Entspannung am Wiener Platz: „Es gibt dort kaum noch offenen Drogenhandel“, sagt Polizeioberrat André Marschke. Der 49-Jährige ist nicht nur als Leiter des Reviers Mitte für die Altstadt und den lange mit Problemen beladenen Bahnhofsvorplatz zuständig, sondern hat noch in seiner damaligen Funktion als Leiter des Streifendienstes im Revier die im Februar 2014 angelaufenen Einsätze gegen die Drogenkriminalität organisiert. Dabei werden Kräfte des Reviers durch die immergleichen Beamten der Bereitschaftspolizei verstärkt, umstellen den Platz und kontrollieren die Drogenhändler und ihre Kunden.

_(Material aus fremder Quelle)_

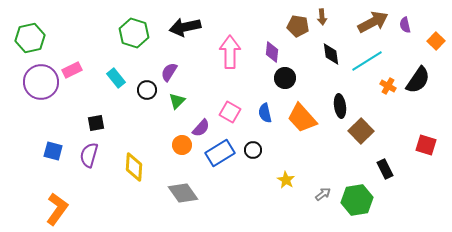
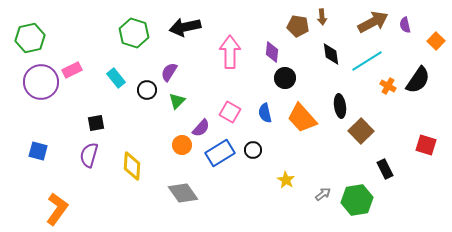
blue square at (53, 151): moved 15 px left
yellow diamond at (134, 167): moved 2 px left, 1 px up
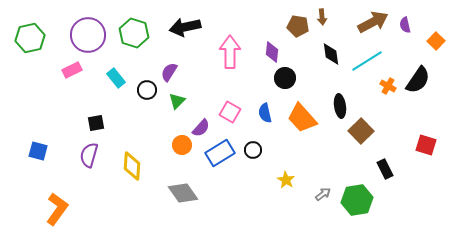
purple circle at (41, 82): moved 47 px right, 47 px up
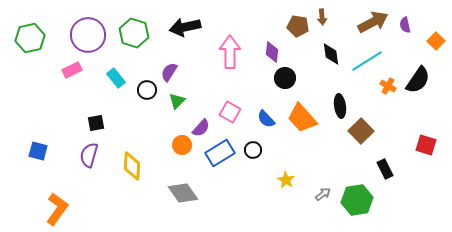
blue semicircle at (265, 113): moved 1 px right, 6 px down; rotated 30 degrees counterclockwise
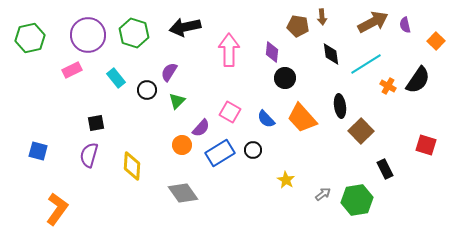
pink arrow at (230, 52): moved 1 px left, 2 px up
cyan line at (367, 61): moved 1 px left, 3 px down
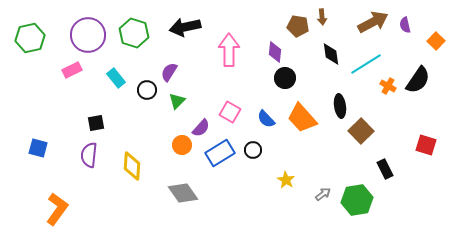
purple diamond at (272, 52): moved 3 px right
blue square at (38, 151): moved 3 px up
purple semicircle at (89, 155): rotated 10 degrees counterclockwise
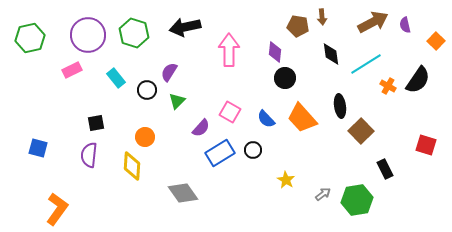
orange circle at (182, 145): moved 37 px left, 8 px up
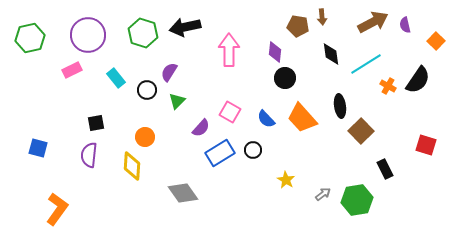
green hexagon at (134, 33): moved 9 px right
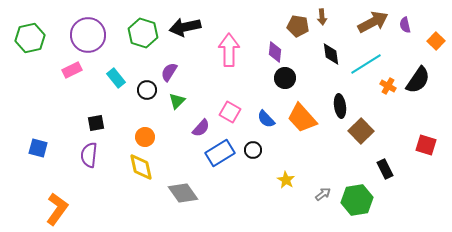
yellow diamond at (132, 166): moved 9 px right, 1 px down; rotated 16 degrees counterclockwise
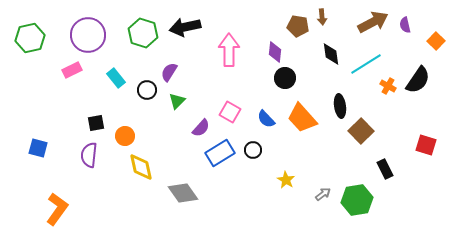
orange circle at (145, 137): moved 20 px left, 1 px up
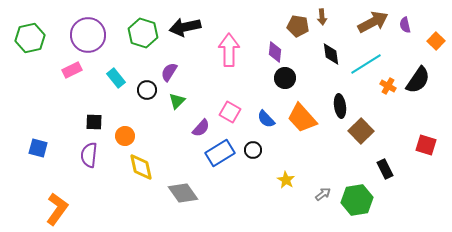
black square at (96, 123): moved 2 px left, 1 px up; rotated 12 degrees clockwise
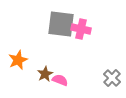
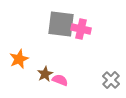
orange star: moved 1 px right, 1 px up
gray cross: moved 1 px left, 2 px down
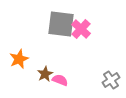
pink cross: rotated 30 degrees clockwise
gray cross: rotated 12 degrees clockwise
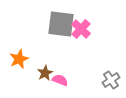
brown star: moved 1 px up
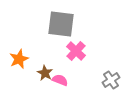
pink cross: moved 5 px left, 22 px down
brown star: rotated 14 degrees counterclockwise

Der 49-jährige André Marschke ist seit Herbst 2017 Leiter des Reviers Mitte. Quelle: Dietrich Flechtner

Dieses aufwendige Vorgehen hat nun Erfolg, wie die Statistik zeigt. So wurden 2017 bei zwölf Einsätzen 169 sogenannte Feststellungen gemacht, bei denen es sich im Wesentlichen um Drogenbesitz von Marihuana und Crystal handelt. Macht 14 Drogendelikte pro Großkontrolle. „Seit Anfang des Jahres gehen diese Zahlen deutlich zurück“, sagt Marschke. Neun Einsätze hat es im laufenden Jahr bisher gegeben, 44 Delikte wurden dabei festgestellt. Das macht einen Schnitt von nicht einmal fünf, bei den letzten drei Einsätzen lagen die Ergebnisse laut Marschke noch niedriger. Die Drogenhändler scheinen den Wiener Platz derzeit zu meiden. „Das ist für uns ein Erfolg, der uns viel Kraft gekostet hat“, sagt der Revierchef. „Wir haben verhindert, dass sich am Hauptbahnhof eine Drogenszene etablieren konnte.“

Allerdings gehört es zur Charakteristik dieser Szene, dass sie mobil ist. Als die Probleme auf dem Wiener Platz akut wurden, gab es schließlich schon länger Drogenhandel im Umfeld der Prager Straße. Das fing an einer Spielothek am Ferdinandhof an, konzentrierte sich dann mal auf die südliche Reitbahnstraße oder den Platz am Rundkino ehe der Wiener Platz ins Zentrum rückte. Deswegen ist Marschke auch vorsichtig, komplette Entwarnung zu geben. „Wir haben derzeit das Gefühl, dass die Drogenhändler in die Neustadt gezogen sind, haben dafür aber keine konkreten Belege“, sagt er. Die Gegend zwischen Hauptbahnhof und Dr.-Külz-Ring werde man weiter im Blick behalten, auch wenn die Frequenz großer Drogenkontrollen in nächster Zeit wohl etwas geringer ausfallen werde. Das könne sich jedoch auch schnell wieder ändern, sagt der Revierchef.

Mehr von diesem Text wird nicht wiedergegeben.